Extracted page text data
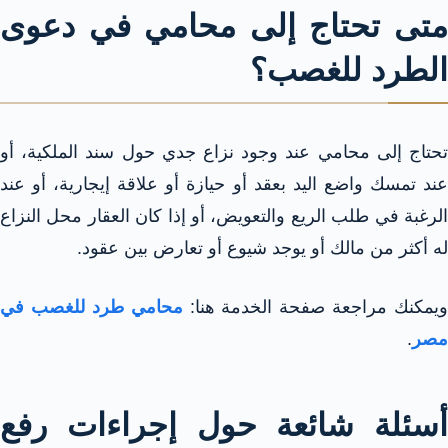
متى تحتاج إلى محامي في دعوى
الطرد للغصب؟
تحتاج إلى محامي عند وجود نزاع جدي حول سند الملكية، أو
عند تمسك واضع اليد بعقد أو حيازة أو علاقة إيجارية، أو عند
الرغبة في طلب الريع والتعويض، أو إذا كان العقار محل النزاع
له أكثر من مالك أو يوجد شيوع أو تعارض بين عقود.
ويمكنك مراجعة صفحة الخدمة هنا:
محامي طرد للغصب في
مصر
.
أسئلة شائعة حول إجراءات رفع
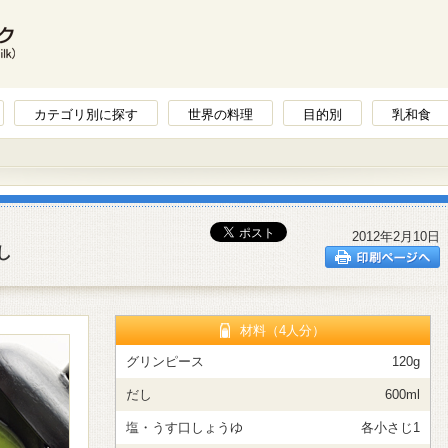
カテゴリ別に探す
世界の料理
目的別
乳和食
2012年2月10日
し
材料（4人分）
グリンピース
120g
だし
600ml
塩・うす口しょうゆ
各小さじ1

## The task
Copy out every line of the data that includes the word "محامي".

## Finished exercise
متى تحتاج إلى محامي في دعوى
تحتاج إلى محامي عند وجود نزاع جدي حول سند الملكية، أو
محامي طرد للغصب في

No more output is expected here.